If the market is only operating within technical rules,
without authoritative central supervision, what is "illegal"?

Bitcoin, Ethereum and Altcoin prices are easily manipulated. There, I said it. In fact, I said it a while back when the volumes were low and prices low. Pundits and newbies may cry foul at me for saying this but experienced aficionados would understand this. In fact, anybody who trades on the stock markets, commodity futures markets, forex markets, derivatives and other speculative financial markets would understand this. There is a reason why there are laws and rules and regulations for those government-approved markets: people have been doing all sorts of tricks to make themselves richer at the expense of the others.

Now that some of these same speculators have moved into the unregulated cryptocurrency markets, how do you expect them to behave? Especially the killer whales who got so big by scaring off newbies and swallowing their funds through market manipulation? Now, these guys in the cryptomarkets and about to be joined by their "friends" from the financial hedge funds in a big way.

Yes, whenever there is market movement and liquidity it will attract the great white sharks and tiger sharks. And no one is bigger than the mega hedge fund managers and their voracious appetite for profit. Today, with Bitcoin, Ethereum and other cryptocurrencies having an estimated total market cap value of about USD120 billion, the pool has become big enough for these financial predators to swim in.

While most of us think that having a market capital of one hundred million is huge, we need to put this into proper perspective against the existing financial markets. Just looking at credit and charge cards alone can help put things into perspective. The big four card issuers -- VISA, MasterCard, American Express and Discover -- have an estimated monthly transaction volume of USD255,500,000,000!

Wikipedia states the following:
According to the Bank for International Settlements, the preliminary global results from the 2016 Triennial Central Bank Survey of Foreign Exchange and OTC Derivatives Markets Activity show that trading in foreign exchange markets averaged $5.09 trillion per day in April 2016. This is down from $5.4 trillion in April 2013 but up from $4.0 trillion in April 2010. Measured by value, foreign exchange swaps were traded more than any other instrument in April 2016, at $2.4 trillion per day, followed by spot trading at $1.7 trillion.

Clearly one should realise now that cryptocurrencies is just a tiny pond compared to vast oceans and seas these financial behemoths swim in. However, now that this market has emerged and is beginning to draw fiat money away from these oceans, you can expect that these guys responsible for the average 10-year economic cycle of boom and bust, will do what ever they can to stop the leaks.

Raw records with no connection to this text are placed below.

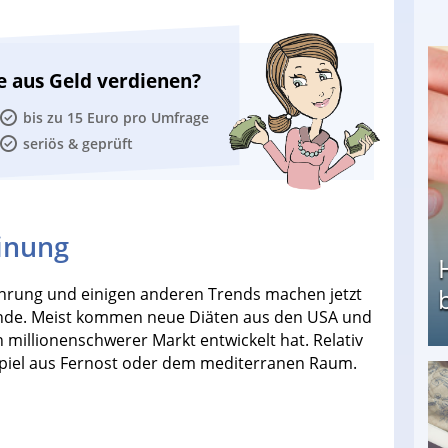
e aus Geld verdienen?
bis zu 15 Euro pro Umfrage
seriös & geprüft
inung
ährung und einigen anderen Trends machen jetzt
unde. Meist kommen neue Diäten aus den USA und
millionenschwerer Markt entwickelt hat. Relativ
spiel aus Fernost oder dem mediterranen Raum.
Heimarbeit ohne PC: Die besten Heimarbeiten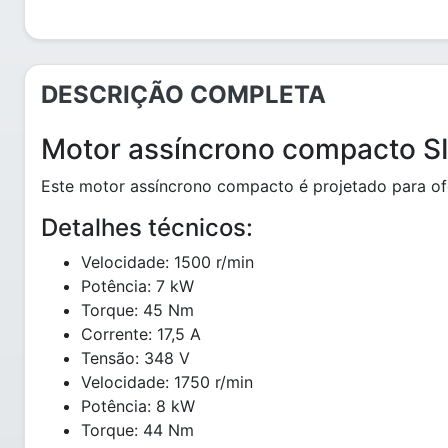
DESCRIÇÃO COMPLETA
Motor assíncrono compacto 
Este motor assíncrono compacto é projetado para ofe
Detalhes técnicos:
Velocidade: 1500 r/min
Potência: 7 kW
Torque: 45 Nm
Corrente: 17,5 A
Tensão: 348 V
Velocidade: 1750 r/min
Potência: 8 kW
Torque: 44 Nm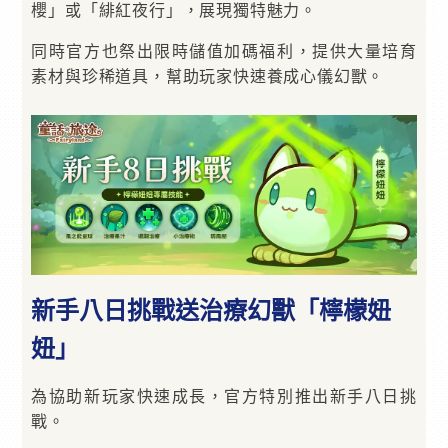
櫻」或「緋紅夜行」，展現獨特魅力。
同時官方也祭出限時儲值加碼福利，提供大量培育
素材與珍稀道具，幫助玩家快速養成心儀幻獸。
新手八日挑戰送治療幻獸「檸檬妞
妞」
為協助新玩家快速成長，官方特別推出新手八日挑
戰。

The obvious approach is to create fear, uncertainty and doubt over cryptocurrencies. Letting altcoin issuers trip over themselves and/or get hacked to death and publicise this is one way. There are of course several other ways. The biggest Damocles sword hanging over the cryptocoin market is government control. For all the ballyhoo by proponents that Bitcoin is untouchable by governments, as it is money for the people and by the people, people live in dominions where there are national laws. Laws that are created by politicians and bankers who move through revolving doors. Laws that are usually enforced with force, sometimes draconian force.

Also, people do not simply get Bitcoin, Ether or DASH out of thin air. It has to be mined, an euphemism for electronic accounting services. And it has to have value in -- wait for it -- fiat money! Yes, for all the 'Huzzahs' and 'Hurrahs' as an anarchistic weapon it still has to be converted into fiat money to be useful for daily services. Of course, things are changing slightly with some services accepting Bitcoin as payment, but ultimately it has to be converted into their accounting books to be reported to their shareholders.

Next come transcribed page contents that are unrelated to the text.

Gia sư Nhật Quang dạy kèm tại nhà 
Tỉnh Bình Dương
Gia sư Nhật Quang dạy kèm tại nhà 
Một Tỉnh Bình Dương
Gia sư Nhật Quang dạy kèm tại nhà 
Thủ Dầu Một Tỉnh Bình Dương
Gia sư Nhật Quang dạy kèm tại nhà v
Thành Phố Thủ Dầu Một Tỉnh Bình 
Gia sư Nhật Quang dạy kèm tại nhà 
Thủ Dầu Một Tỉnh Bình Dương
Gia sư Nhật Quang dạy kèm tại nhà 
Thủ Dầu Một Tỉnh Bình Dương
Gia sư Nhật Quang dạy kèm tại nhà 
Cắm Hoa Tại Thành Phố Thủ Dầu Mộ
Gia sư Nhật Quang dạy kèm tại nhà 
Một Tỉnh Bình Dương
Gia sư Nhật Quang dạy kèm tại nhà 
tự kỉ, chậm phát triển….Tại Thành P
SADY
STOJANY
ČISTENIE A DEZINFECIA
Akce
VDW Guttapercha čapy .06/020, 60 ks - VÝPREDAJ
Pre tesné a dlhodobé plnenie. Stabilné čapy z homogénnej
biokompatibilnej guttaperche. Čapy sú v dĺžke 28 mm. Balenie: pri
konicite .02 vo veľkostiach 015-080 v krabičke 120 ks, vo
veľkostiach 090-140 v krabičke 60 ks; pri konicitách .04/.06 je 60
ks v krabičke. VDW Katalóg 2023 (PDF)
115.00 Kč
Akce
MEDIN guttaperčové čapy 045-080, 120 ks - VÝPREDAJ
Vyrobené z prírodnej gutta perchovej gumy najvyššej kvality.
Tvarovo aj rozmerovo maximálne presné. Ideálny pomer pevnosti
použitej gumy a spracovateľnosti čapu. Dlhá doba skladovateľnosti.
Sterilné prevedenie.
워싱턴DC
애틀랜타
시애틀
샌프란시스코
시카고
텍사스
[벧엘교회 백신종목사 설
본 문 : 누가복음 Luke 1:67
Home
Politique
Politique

The fact that its exists mostly because of conversion from fiat money is also conveniently overlooked. If people do not trade in their currency of choice for Bitcoin, Ethereum or any other altcoin the market would not be in the state of exuberance seen today.

That said, how would these whales and sharks threaten the average Bitcoin investor? By breaking any and all of the laws set up in the existing financial markets to curb manipulation! The first is "quote stuffing". Check out the Wikipedia link: https://en.wikipedia.org/wiki/Quote_stuffing

Then there is spoofing, something very common on some of the big Bitcoin exchanges. Wiki describes this as:
Spoofing is a disruptive algorithmic trading entity employed by traders to outpace other market participants and to manipulate commodity markets. Spoofers feign interest in trading futures, stocks and other products in financial markets creating an illusion of exchange pessimism in the futures market when many offers are being cancelled or withdrawn, or false optimism or demand when many offers are being placed in bad faith. Spoofers bid or offer with intent to cancel before the orders are filled. The flurry of activity around the buy or sell orders is intended to attract other high-frequency traders (HFT) to induce a particular market reaction such as manipulating the market price of a security. Spoofing can be a factor in the rise and fall of the price of shares and can be very profitable to the spoofer who can time buying and selling based on this manipulation.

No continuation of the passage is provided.